= Task to carry out =
Below is a set of records, and all of them should be retyped exactly, minus the pictures.

= Data shown =
+===+

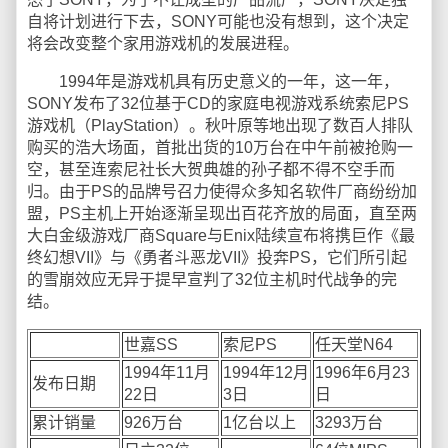
自将计划进行下去，SONY可能也没有想到，这个决定
将会改变整个家用游戏机的发展进程。
1994年是游戏机具有历史意义的一年，这一年，
SONY发布了32位基于CD的家庭电视游戏系统索尼PS
游戏机（PlayStation）。秋叶原等地出现了数百人排队
购买的浩大场面，首批出货的10万台在中午前被抢购一
空，甚至连索尼社长大贺典雄的孙子都不得不空手而
归。由于PS的品牌号召力使得众多知名软件厂商纷纷加
盟，PS主机上开始逐渐呈现出百花齐放的局面，直至两
大白金级游戏厂商Square与Enix陆续宣布将携巨作《最
终幻想VII》与《勇者斗恶龙VII》投奔PS，它们所引起
的雪崩效应无异于提早宣判了32位主机时代战争的完
结。
世嘉SS
索尼PS
任天堂N64
1994年11月
1994年12月
1996年6月23
发布日期
22日
3日
日
累计销量
926万台
1亿台以上
3293万台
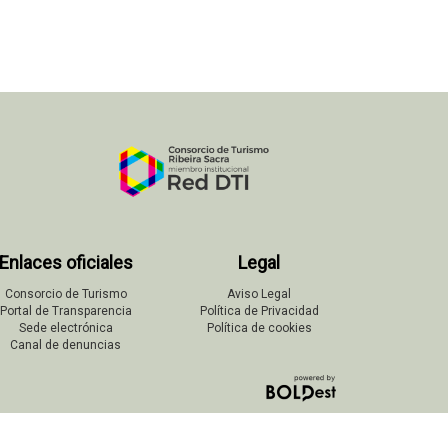
Enlaces oficiales
Legal
Consorcio de Turismo
Aviso Legal
Portal de Transparencia
Política de Privacidad
Sede electrónica
Política de cookies
Canal de denuncias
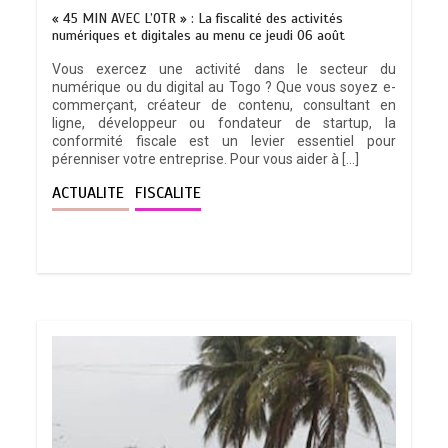
« 45 MIN AVEC L’OTR » : La fiscalité des activités
numériques et digitales au menu ce jeudi 06 août
Vous exercez une activité dans le secteur du
numérique ou du digital au Togo ? Que vous soyez e-
commerçant, créateur de contenu, consultant en
ligne, développeur ou fondateur de startup, la
conformité fiscale est un levier essentiel pour
pérenniser votre entreprise. Pour vous aider à […]
ACTUALITE
FISCALITE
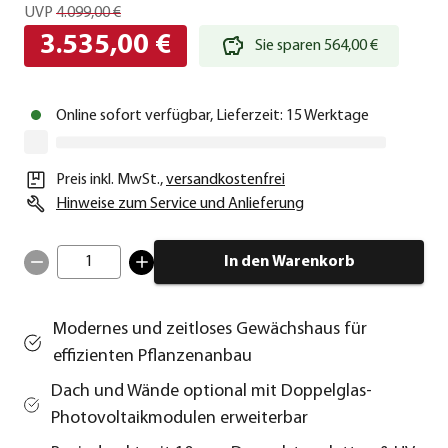
UVP
4.099,00 €
3.535,00 €
Sie sparen 564,00 €
Online sofort verfügbar, Lieferzeit: 15 Werktage
Preis inkl. MwSt.
,
versandkostenfrei
Hinweise zum Service und Anlieferung
1
In den Warenkorb
Modernes und zeitloses Gewächshaus für
effizienten Pflanzenanbau
Dach und Wände optional mit Doppelglas-
Photovoltaikmodulen erweiterbar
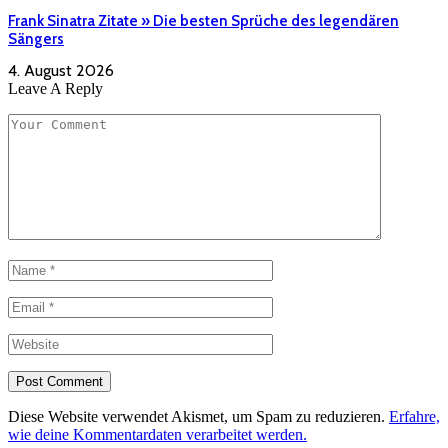
Frank Sinatra Zitate » Die besten Sprüche des legendären
Sängers
4. August 2026
Leave A Reply
Diese Website verwendet Akismet, um Spam zu reduzieren.
Erfahre,
wie deine Kommentardaten verarbeitet werden.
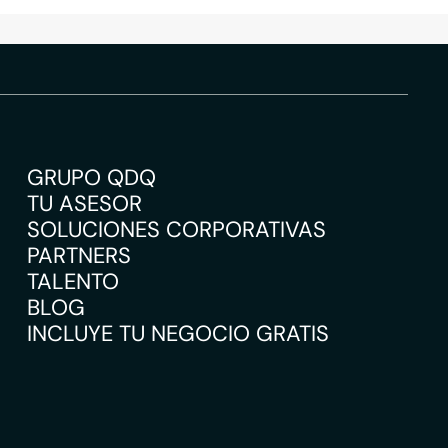
GRUPO QDQ
TU ASESOR
SOLUCIONES CORPORATIVAS
PARTNERS
TALENTO
BLOG
INCLUYE TU NEGOCIO GRATIS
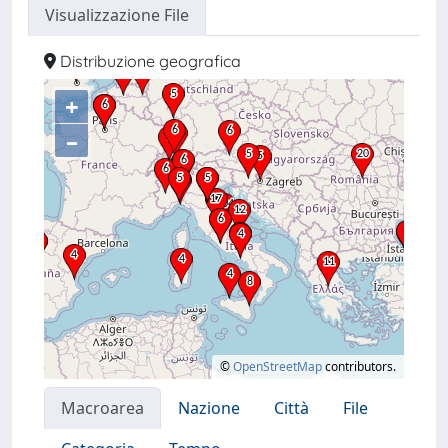
Visualizzazione File
Distribuzione geografica
+
–
©
OpenStreetMap
contributors.
Macroarea
Nazione
Città
File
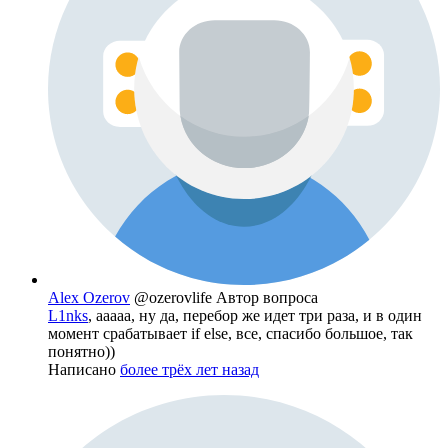
Alex Ozerov
@ozerovlife
Автор вопроса
L1nks
, ааааа, ну да, перебор же идет три раза, и в один
момент срабатывает if else, все, спасибо большое, так
понятно))
Написано
более трёх лет назад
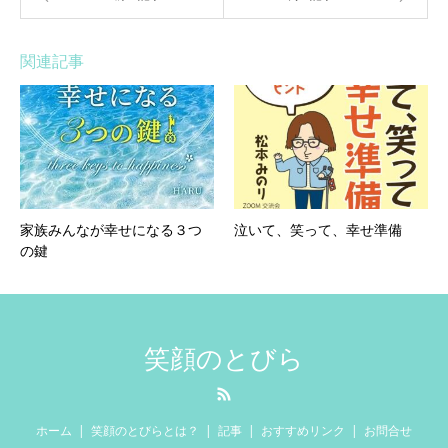
関連記事
家族みんなが幸せになる３つ
泣いて、笑って、幸せ準備
の鍵
笑顔のとびら
RSS
ホーム
笑顔のとびらとは？
記事
おすすめリンク
お問合せ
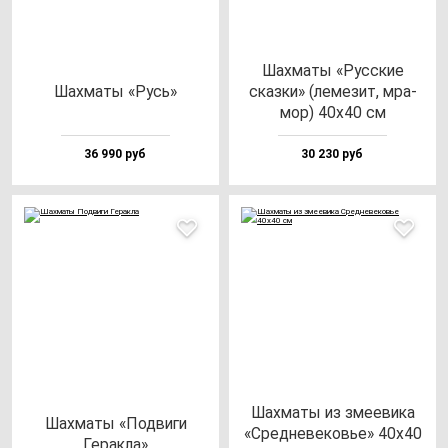
Шах­ма­ты «Рус­ские
Шах­ма­ты «Русь»
сказ­ки» (ле­ме­зит, мра­
мор) 40х40 см
36 990 руб
30 230 руб
Шах­ма­ты из зме­еви­ка
Шах­ма­ты «Под­ви­ги
«Сред­не­ве­ковье» 40х40
Герак­ла»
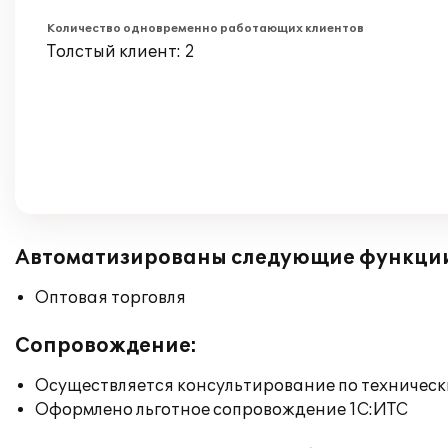
Количество одновременно работающих клиентов
Толстый клиент: 2
Автоматизированы следующие функци
Оптовая торговля
Сопровождение:
Осуществляется консультирование по техническ
Оформлено льготное сопровождение 1С:ИТС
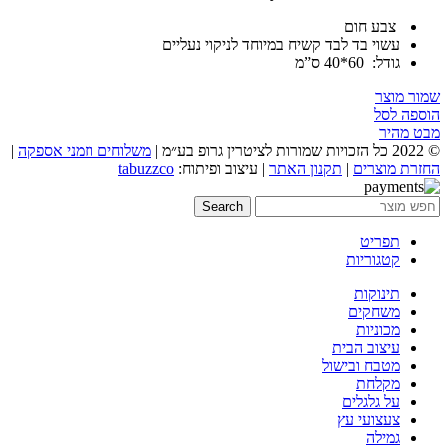
צבע חום
עשוי בד לבד קשיח במיוחד לניקוי נעליים
גודל: 60*40 ס”מ
שמור מוצר
הוספה לסל
מבט מהיר
© 2022 כל הזכויות שמורות לציטרין גרופ בע״מ |
משלוחים וזמני אספקה
|
החזרת מוצרים
|
תקנון האתר
| עיצוב ופיתוח:
tabuzzco
Search
תפריט
קטגוריות
תינוקות
משחקים
מכוניות
עיצוב הבית
מטבח ובישול
מקלחת
על גלגלים
צעצועי עץ
גמילה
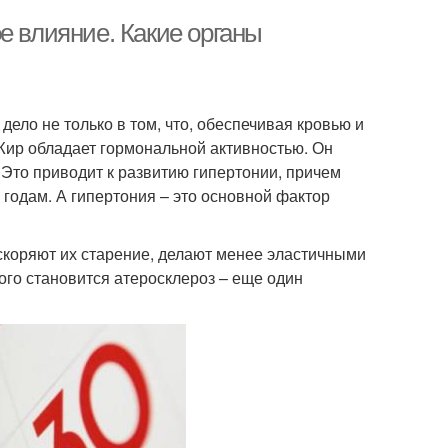
е влияние. Какие органы
ело не только в том, что, обеспечивая кровью и
 Жир обладает гормональной активностью. Он
Это приводит к развитию гипертонии, причем
 годам. А гипертония – это основной фактор
ускоряют их старение, делают менее эластичными
го становится атеросклероз – еще один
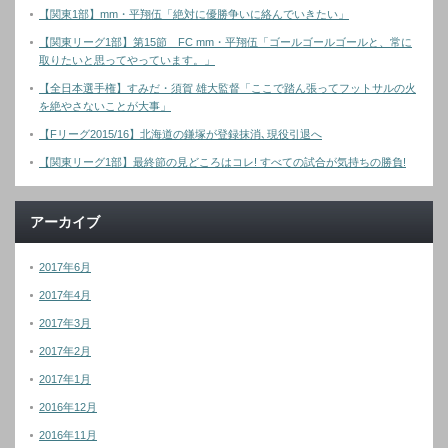
【関東1部】mm・平翔伍「絶対に優勝争いに絡んでいきたい」
【関東リーグ1部】第15節 FC mm・平翔伍「ゴールゴールゴールと、常に
取りたいと思ってやっています。」
【全日本選手権】すみだ・須賀 雄大監督「ここで踏ん張ってフットサルの火
を絶やさないことが大事」
【Fリーグ2015/16】北海道の鎌塚が登録抹消､現役引退へ
【関東リーグ1部】最終節の見どころはコレ! すべての試合が気持ちの勝負!
アーカイブ
2017年6月
2017年4月
2017年3月
2017年2月
2017年1月
2016年12月
2016年11月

+===+

= Output of the exercise =
自将计划进行下去，SONY可能也没有想到，这个决定
将会改变整个家用游戏机的发展进程。
1994年是游戏机具有历史意义的一年，这一年，
SONY发布了32位基于CD的家庭电视游戏系统索尼PS
游戏机（PlayStation）。秋叶原等地出现了数百人排队
购买的浩大场面，首批出货的10万台在中午前被抢购一
空，甚至连索尼社长大贺典雄的孙子都不得不空手而
归。由于PS的品牌号召力使得众多知名软件厂商纷纷加
盟，PS主机上开始逐渐呈现出百花齐放的局面，直至两
大白金级游戏厂商Square与Enix陆续宣布将携巨作《最
终幻想VII》与《勇者斗恶龙VII》投奔PS，它们所引起
的雪崩效应无异于提早宣判了32位主机时代战争的完
结。
世嘉SS
索尼PS
任天堂N64
1994年11月
1994年12月
1996年6月23
发布日期
22日
3日
日
累计销量
926万台
1亿台以上
3293万台
Enlaces oficiales
Legal
Consorcio de Turismo
Aviso Legal
Portal de Transparencia
Política de Privacidad
Sede electrónica
Política de cookies
Canal de denuncias
« 45 MIN AVEC L’OTR » : La fiscalité des activités
numériques et digitales au menu ce jeudi 06 août
Vous exercez une activité dans le secteur du
numérique ou du digital au Togo ? Que vous soyez e-
commerçant, créateur de contenu, consultant en
ligne, développeur ou fondateur de startup, la
conformité fiscale est un levier essentiel pour
pérenniser votre entreprise. Pour vous aider à […]
ACTUALITE
FISCALITE
UVP
4.099,00 €
3.535,00 €
Sie sparen 564,00 €
Online sofort verfügbar, Lieferzeit: 15 Werktage
Preis inkl. MwSt.
,
versandkostenfrei
Hinweise zum Service und Anlieferung
1
In den Warenkorb
Modernes und zeitloses Gewächshaus für
effizienten Pflanzenanbau
Dach und Wände optional mit Doppelglas-
Photovoltaikmodulen erweiterbar
Frank Sinatra Zitate » Die besten Sprüche des legendären
Sängers
4. August 2026
Leave A Reply
Diese Website verwendet Akismet, um Spam zu reduzieren.
Erfahre,
wie deine Kommentardaten verarbeitet werden.
GRUPO QDQ
TU ASESOR
SOLUCIONES CORPORATIVAS
PARTNERS
TALENTO
BLOG
INCLUYE TU NEGOCIO GRATIS
Visualizzazione File
Distribuzione geografica
+
–
©
OpenStreetMap
contributors.
Macroarea
Nazione
Città
File
Alex Ozerov
@ozerovlife
Автор вопроса
L1nks
, ааааа, ну да, перебор же идет три раза, и в один
момент срабатывает if else, все, спасибо большое, так
понятно))
Написано
более трёх лет назад
関連記事
家族みんなが幸せになる３つ
泣いて、笑って、幸せ準備
の鍵
笑顔のとびら
RSS
ホーム
笑顔のとびらとは？
記事
おすすめリンク
お問合せ
Шах­ма­ты «Рус­ские
Шах­ма­ты «Русь»
сказ­ки» (ле­ме­зит, мра­
мор) 40х40 см
36 990 руб
30 230 руб
Шах­ма­ты из зме­еви­ка
Шах­ма­ты «Под­ви­ги
«Сред­не­ве­ковье» 40х40
Герак­ла»
Количество одновременно работающих клиентов
Толстый клиент: 2
Автоматизированы следующие функци
Оптовая торговля
Сопровождение:
Осуществляется консультирование по техническ
Оформлено льготное сопровождение 1С:ИТС
צבע חום
עשוי בד לבד קשיח במיוחד לניקוי נעליים
גודל: 60*40 ס”מ
שמור מוצר
הוספה לסל
מבט מהיר
© 2022 כל הזכויות שמורות לציטרין גרופ בע״מ |
משלוחים וזמני אספקה
|
החזרת מוצרים
|
תקנון האתר
| עיצוב ופיתוח:
tabuzzco
Search
תפריט
קטגוריות
תינוקות
משחקים
מכוניות
עיצוב הבית
מטבח ובישול
מקלחת
על גלגלים
צעצועי עץ
גמילה
е влияние. Какие органы
ело не только в том, что, обеспечивая кровью и
 Жир обладает гормональной активностью. Он
Это приводит к развитию гипертонии, причем
 годам. А гипертония – это основной фактор
ускоряют их старение, делают менее эластичными
го становится атеросклероз – еще один
【関東1部】mm・平翔伍「絶対に優勝争いに絡んでいきたい」
【関東リーグ1部】第15節 FC mm・平翔伍「ゴールゴールゴールと、常に
取りたいと思ってやっています。」
【全日本選手権】すみだ・須賀 雄大監督「ここで踏ん張ってフットサルの火
を絶やさないことが大事」
【Fリーグ2015/16】北海道の鎌塚が登録抹消､現役引退へ
【関東リーグ1部】最終節の見どころはコレ! すべての試合が気持ちの勝負!
アーカイブ
2017年6月
2017年4月
2017年3月
2017年2月
2017年1月
2016年12月
2016年11月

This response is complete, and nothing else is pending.